Publication Type:Journal Article
Keywords: Fc variant; IgG4; antibody; fusion protein; half-life; point mutation
MeSH: Immunoglobulin G/blood*; Immunoglobulin Fc Fragments/biosynthesis*; Half-Life; Animals; Escherichia coli/metabolism*; Humans; Recombinant Fusion Proteins/biosynthesis*; Recombinant Proteins/biosynthesis*; Mice
From: Chinese Journal of Biotechnology 2025;41(8):3143-3154
CountryChina
Language:Chinese
Abstract: In this study, we constructed a series of recombinant Fc variants of immunoglobulin G4 (IgG4), screened the fragment crystallizable (Fc) variants with significantly prolonged serum half-lives, and analyzed the relationship between mutation site and half-life, aiming to provide a theoretical basis for the development of IgG4 antibodies and Fc fusion protein-based drugs. Nine gene sites were selected for mutation, and different mutation sites were combined. The variant expression plasmids pET24b-Fc were constructed by molecular cloning and point mutation. The plasmids were transformed into Escherichia coli BL21(DE3) for the expression of different recombinant proteins of Fc. Fc2 and Fc3 variants had slightly lower recombinant protein yields, and the expression of other variants was not affected.
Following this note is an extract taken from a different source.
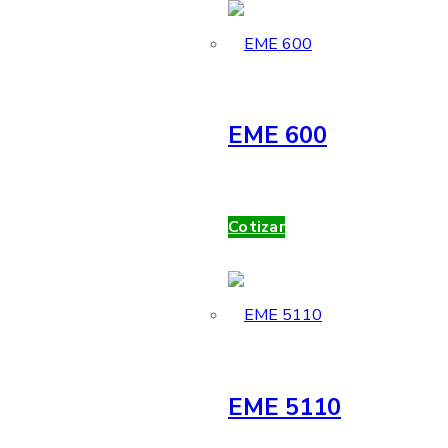
EME 600
Cotizar
EME 5110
The toxicity of different Fc variants was determined by cell counting kit-8 (CCK-8) and calcein acetoxymethyl ester/ propidium iodide (calcein AM/PI) in vitro and enzyme-linked immuno sorbent assay (ELISA) in vivo. The results showed that the recombinant Fc variants had good biocompatibility and safety. Finally, the Fc variants were labeled with fluorescent markers, and the effects of different mutations on their serum half-lives were investigated by in vivo experiments. The Fc5 variant with prolonged serum half-life was successfully screened out, which provided a theoretical and practical basis for the optimal design of IgG4 subtype antibody and Fc fusion protein drugs.